Believe It Or Not (I’m Walking On Air)
Chris and I co-directed our first film in 1981. It was a big-screen remake of the beloved television show, “The Greatest American Hero.” I played Ralph Hinkley. He played the bad guy.
We didn’t cast a William “Bill” Maxwell (Robert Culp). But we had our Pam. Jenny DeLuca was a dead ringer for Connie Sellecca.
In our script — a silent film shot on my father’s Super 8 camera — Ralph gets a call from Pam, changes into his superhero costume, flies to the scene of a carjacking, stops the vehicle in it’s tracks, saves the damsel in distress, apprehends the bad guy, then flies home in time for a romantic dinner with Pam (complete with candle light and cranberry juice).
Chris shot everything under my direction, including the tricky flying scene in which we laid a white sheet over a piano bench, set it against a white wall, and turned on a fan to blow my hair (which I had back then).

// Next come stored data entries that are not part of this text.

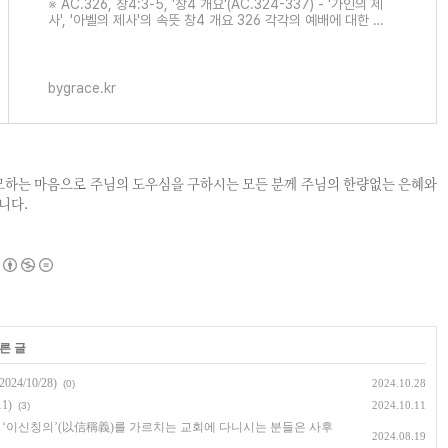
※ AC.326, 창4:3-5, '창4 개요'(AC.324-337) - '가인의 제
사', '아벨의 제사'의 속뜻 창4 개요 326 각각의 예배에 대한 설
명입니다. 사랑에서 분리된 신앙으로 드리는 예배를 ‘가인의 제
사’라 하고, 체어
bygrace.kr
모하는 마음으로 주님의 도우심을 구하시는 모든 분께 주님의 한량없는 은혜와
니다.
른 글
4/10/28)
2024.10.28
(0)
1)
2024.10.11
(3)
ide), ‘이신칭의’(以信稱義)를 가르치는 교회에 다니시는 분들은 사후
2024.08.19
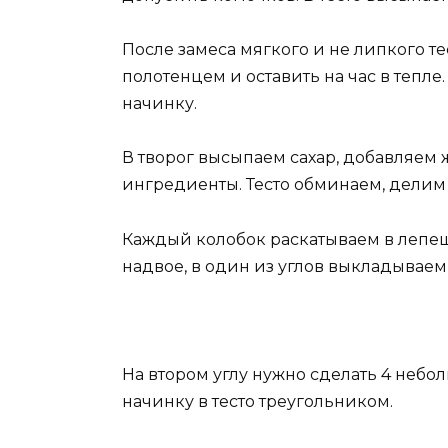
После замеса мягкого и не липкого тес
полотенцем и оставить на час в тепле.
начинку.
В творог высыпаем сахар, добавляем
ингредиенты. Тесто обминаем, делим 
Каждый колобок раскатываем в лепе
надвое, в один из углов выкладываем 
На втором углу нужно сделать 4 неб
начинку в тесто треугольником.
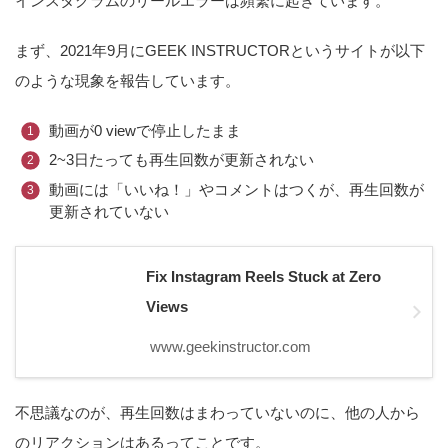
インスタグラムのリールエラーは頻繁に起きています。
まず、2021年9月にGEEK INSTRUCTORというサイトが以下
のような現象を報告しています。
動画が0 viewで停止したまま
2~3日たっても再生回数が更新されない
動画には「いいね！」やコメントはつくが、再生回数が
更新されていない
Fix Instagram Reels Stuck at Zero
Views
www.geekinstructor.com
不思議なのが、再生回数はまわっていないのに、他の人から
のリアクションはあるってことです。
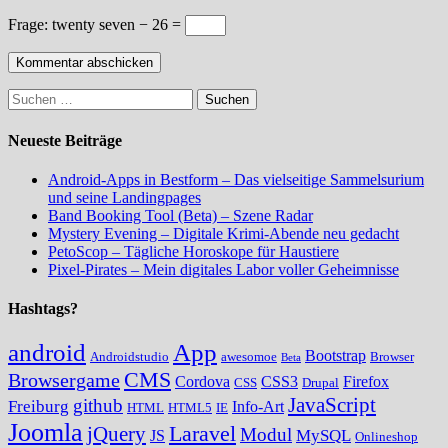
Frage:
twenty seven − 26 =
Suchen
nach:
Neueste Beiträge
Android-Apps in Bestform – Das vielseitige Sammelsurium
und seine Landingpages
Band Booking Tool (Beta) – Szene Radar
Mystery Evening – Digitale Krimi-Abende neu gedacht
PetoScop – Tägliche Horoskope für Haustiere
Pixel-Pirates – Mein digitales Labor voller Geheimnisse
Hashtags?
android
App
Bootstrap
Androidstudio
awesomoe
Browser
Beta
CMS
Browsergame
Cordova
CSS3
Firefox
CSS
Drupal
JavaScript
github
Freiburg
Info-Art
HTML
HTML5
IE
Joomla
Laravel
jQuery
Modul
MySQL
JS
Onlineshop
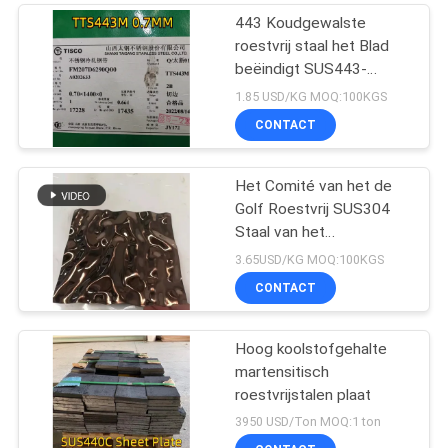
443 Koudgewalste
roestvrij staal het Blad
beëindigt SUS443-
Borstel beëindigt Inox-
1.85 USD/KG MOQ:100KGS
Blad
CONTACT
Het Comité van het de
Golf Roestvrij SUS304
Staal van het
decoratiewater
3.65USD/KG MOQ:100KGS
Opgepoetst Bladzilver
CONTACT
Hoog koolstofgehalte
martensitisch
roestvrijstalen plaat
3950 USD/Ton MOQ:1 ton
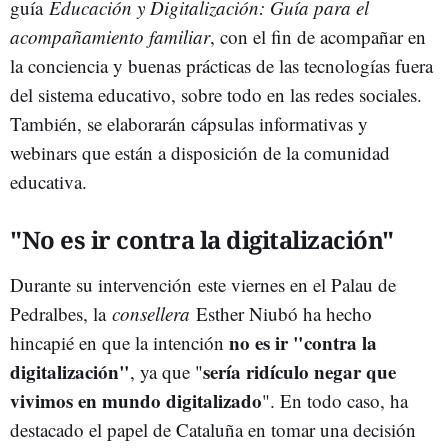
guía
Educación y Digitalización: Guía para el
acompañamiento familiar
, con el fin de acompañar en
la conciencia y buenas prácticas de las tecnologías fuera
del sistema educativo, sobre todo en las redes sociales.
También, se elaborarán cápsulas informativas y
webinars que están a disposición de la comunidad
educativa.
"No es ir contra la digitalización"
Durante su intervención este viernes en el Palau de
Pedralbes, la
consellera
Esther Niubó ha hecho
no es ir "contra la
hincapié en que la intención
digitalización"
sería ridículo negar que
, ya que "
vivimos en mundo digitalizado
". En todo caso, ha
destacado el papel de Cataluña en tomar una decisión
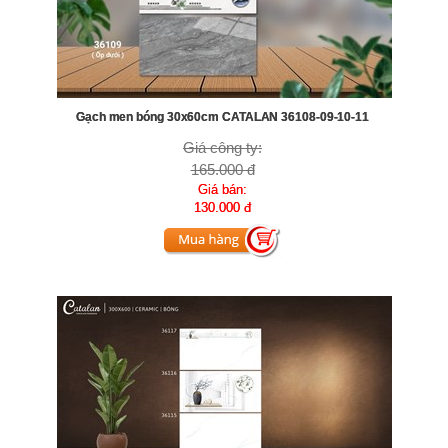
Gạch men bóng 30x60cm CATALAN 36108-09-10-11
Giá công ty:
165.000 đ
Giá bán:
130.000 đ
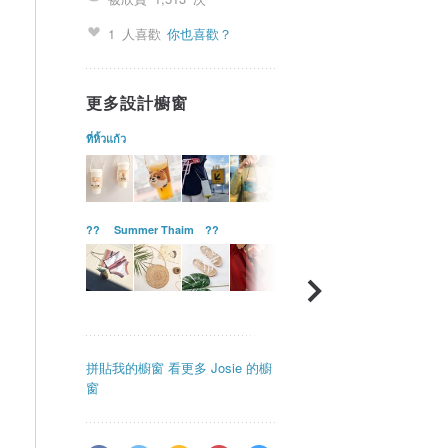
1
人喜歡
你也喜歡？
更多設計櫥窗
ที่หิ้วแก้ว
?? Summer Thaim ??
拼貼我的櫥窗
看更多 Josie 的櫥
窗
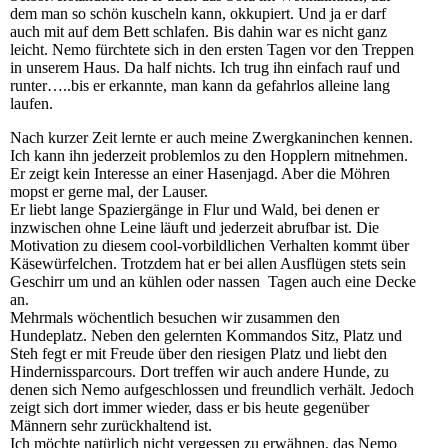
dem man so schön kuscheln kann, okkupiert. Und ja er darf
auch mit auf dem Bett schlafen. Bis dahin war es nicht ganz
leicht. Nemo fürchtete sich in den ersten Tagen vor den Treppen
in unserem Haus. Da half nichts. Ich trug ihn einfach rauf und
runter…..bis er erkannte, man kann da gefahrlos alleine lang
laufen.
Nach kurzer Zeit lernte er auch meine Zwergkaninchen kennen.
Ich kann ihn jederzeit problemlos zu den Hopplern mitnehmen.
Er zeigt kein Interesse an einer Hasenjagd. Aber die Möhren
mopst er gerne mal, der Lauser.
Er liebt lange Spaziergänge in Flur und Wald, bei denen er
inzwischen ohne Leine läuft und jederzeit abrufbar ist. Die
Motivation zu diesem cool-vorbildlichen Verhalten kommt über
Käsewürfelchen. Trotzdem hat er bei allen Ausflügen stets sein
Geschirr um und an kühlen oder nassen Tagen auch eine Decke
an.
Mehrmals wöchentlich besuchen wir zusammen den
Hundeplatz. Neben den gelernten Kommandos Sitz, Platz und
Steh fegt er mit Freude über den riesigen Platz und liebt den
Hindernissparcours. Dort treffen wir auch andere Hunde, zu
denen sich Nemo aufgeschlossen und freundlich verhält. Jedoch
zeigt sich dort immer wieder, dass er bis heute gegenüber
Männern sehr zurückhaltend ist.
Ich möchte natürlich nicht vergessen zu erwähnen, das Nemo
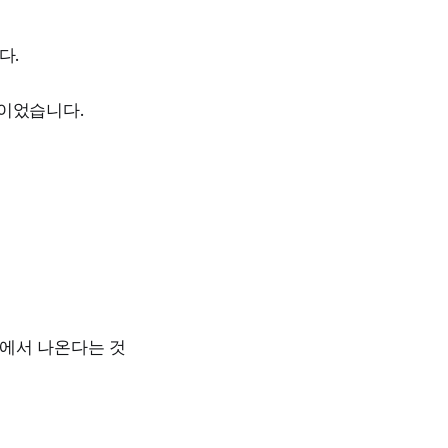
다.
률이었습니다.
에서 나온다는 것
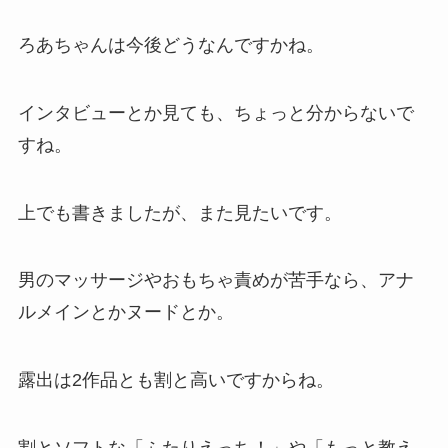
ろあちゃんは今後どうなんですかね。
インタビューとか見ても、ちょっと分からないで
すね。
上でも書きましたが、また見たいです。
男のマッサージやおもちゃ責めが苦手なら、アナ
ルメインとかヌードとか。
露出は2作品とも割と高いですからね。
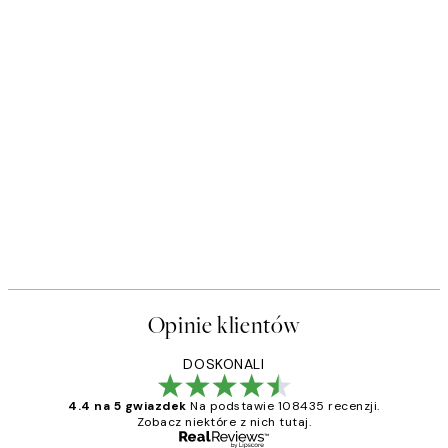
Opinie klientów
DOSKONALI
4.4 na 5 gwiazdek
Na podstawie 108435 recenzji.
Zobacz niektóre z nich tutaj.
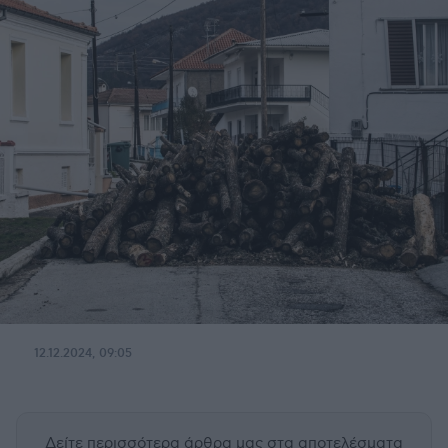
12.12.2024, 09:05
Δείτε περισσότερα άρθρα μας
στα αποτελέσματα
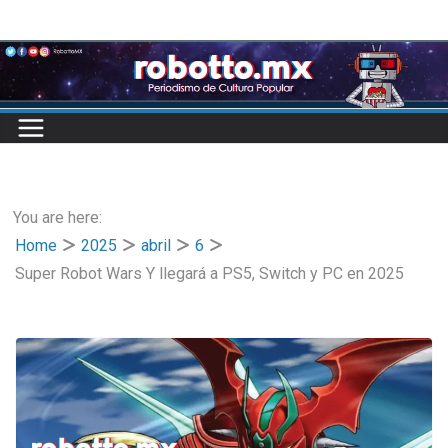
Skip
to
content
You are here:
Home
2025
abril
6
Super Robot Wars Y llegará a PS5, Switch y PC en 2025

When it came time for him to play the bad guy, Chris handed off the camera to his best friend, Eric Caldwell. When it came time for him to be apprehended, he slipped out of another door, and out of my grip. I shouted cut — there was no editing then; we shot everything in sequence — and directed him to put his hands on the hood of the car. Then I yelled action, threw him into the snow, and pummeled him.
Twenty-four years later, Chris and I are still at it. But he’s no longer throwing wrenches in the works. We’ve found a new rhythm. We’re working together.
We shot the opening scene of our Mr. Rogers documentary, “Mr. Rogers & Me,” this morning. Mrs. Rogers gave me her blessing on the film long ago. Now we have to convince his estate. So we’re working on a trailer to demonstrate our intent and capability to our friends at Family Communications, Inc. The scene, in short, mirrors the opening paragraphs of my essay: I wake up, hear the news that Mr. Rogers has died, and go back to sleep.
Chris had some pretty fancy shots in mind: through the window, slow zoom, crane, steadycam. Me, I was thinking simple. “This movie’s like pen and ink,” I said. “Nothing fancy.”
We walked around the room framing various shots, and then agreed on a simple dolly shot. The camera slowly circles my room as an NPR reporter reads the news, then lands on me staring at the clock radio, silencing it, and pulling the pillow over my head.
“Yunno, there’s a great subtext here,” I said. “It shows who the storyteller is before revealing him.”
“Yeah, that’s what I was thinking,” Chris said. “Plus it looks cool.”
We’re not the Cohen Brothers, yet. But we’ve got the brothers part down.